- _DESCRIPTION OF THE TASK_
Output nothing but the lines from the beginning of the listing below through the line containing "57. Meditación para", exactly as they stand, without pictures.

- _DATA EXTRACT_
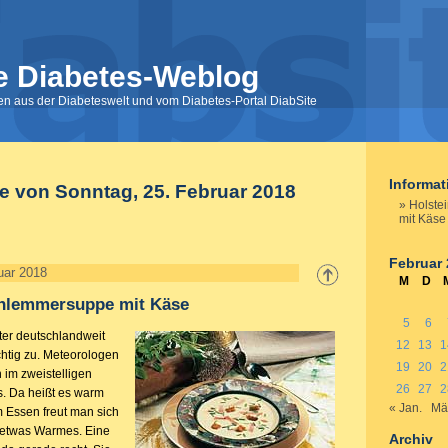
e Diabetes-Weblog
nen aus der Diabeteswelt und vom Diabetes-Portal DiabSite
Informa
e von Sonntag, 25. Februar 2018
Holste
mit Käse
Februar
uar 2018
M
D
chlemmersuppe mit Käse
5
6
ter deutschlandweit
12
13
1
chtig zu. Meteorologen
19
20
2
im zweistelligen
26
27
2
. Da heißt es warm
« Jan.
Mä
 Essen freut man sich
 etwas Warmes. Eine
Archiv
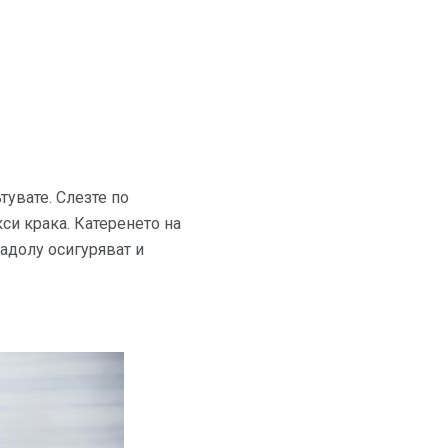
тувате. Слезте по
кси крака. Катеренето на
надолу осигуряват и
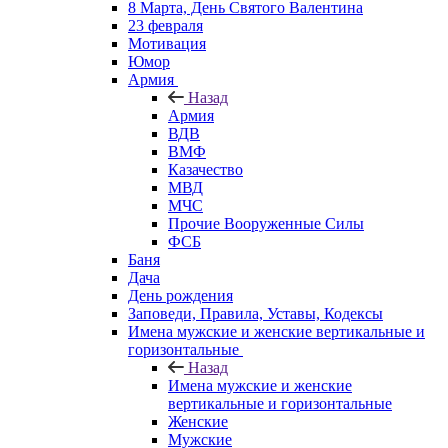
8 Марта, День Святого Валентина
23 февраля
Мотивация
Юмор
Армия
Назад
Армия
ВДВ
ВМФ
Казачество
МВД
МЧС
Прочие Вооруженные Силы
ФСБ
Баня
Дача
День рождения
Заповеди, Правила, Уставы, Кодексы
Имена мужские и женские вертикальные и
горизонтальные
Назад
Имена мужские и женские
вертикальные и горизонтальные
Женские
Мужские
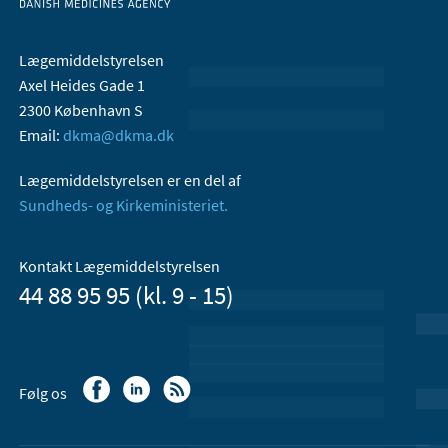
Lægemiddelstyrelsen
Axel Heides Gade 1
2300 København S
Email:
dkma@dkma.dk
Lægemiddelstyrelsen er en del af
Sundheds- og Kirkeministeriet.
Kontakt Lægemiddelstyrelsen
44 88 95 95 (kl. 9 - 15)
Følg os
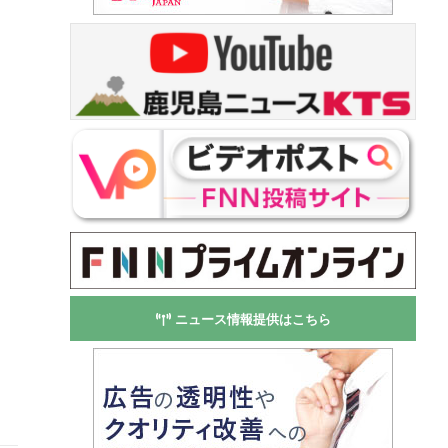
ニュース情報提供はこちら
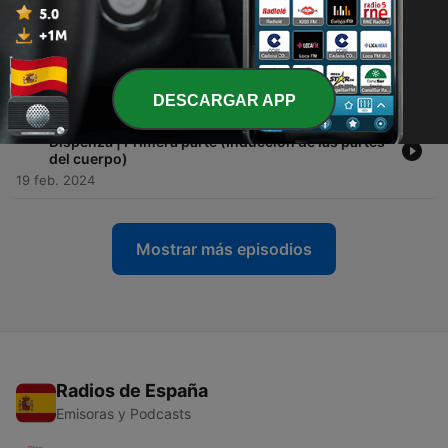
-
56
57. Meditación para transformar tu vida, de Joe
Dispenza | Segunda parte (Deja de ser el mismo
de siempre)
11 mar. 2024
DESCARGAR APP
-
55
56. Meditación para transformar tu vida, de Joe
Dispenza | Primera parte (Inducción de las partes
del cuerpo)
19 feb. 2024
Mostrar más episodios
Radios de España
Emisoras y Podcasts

- _ANSWER BELOW_
e Diabetes-Weblog
nen aus der Diabeteswelt und vom Diabetes-Portal DiabSite
Informa
e von Sonntag, 25. Februar 2018
Holste
mit Käse
Februar
uar 2018
M
D
chlemmersuppe mit Käse
5
6
ter deutschlandweit
12
13
1
chtig zu. Meteorologen
19
20
2
im zweistelligen
26
27
2
. Da heißt es warm
« Jan.
Mä
 Essen freut man sich
 etwas Warmes. Eine
Archiv
тувате. Слезте по
кси крака. Катеренето на
надолу осигуряват и
8 Марта, День Святого Валентина
23 февраля
Мотивация
Юмор
Армия
Назад
Армия
ВДВ
ВМФ
Казачество
МВД
МЧС
Прочие Вооруженные Силы
ФСБ
Баня
Дача
День рождения
Заповеди, Правила, Уставы, Кодексы
Имена мужские и женские вертикальные и
горизонтальные
Назад
Имена мужские и женские
вертикальные и горизонтальные
Женские
Мужские
Lægemiddelstyrelsen
Axel Heides Gade 1
2300 København S
Email:
dkma@dkma.dk
Lægemiddelstyrelsen er en del af
Sundheds- og Kirkeministeriet.
Kontakt Lægemiddelstyrelsen
44 88 95 95 (kl. 9 - 15)
Følg os
ニュース情報提供はこちら
-
56
57. Meditación para transformar tu vida, de Joe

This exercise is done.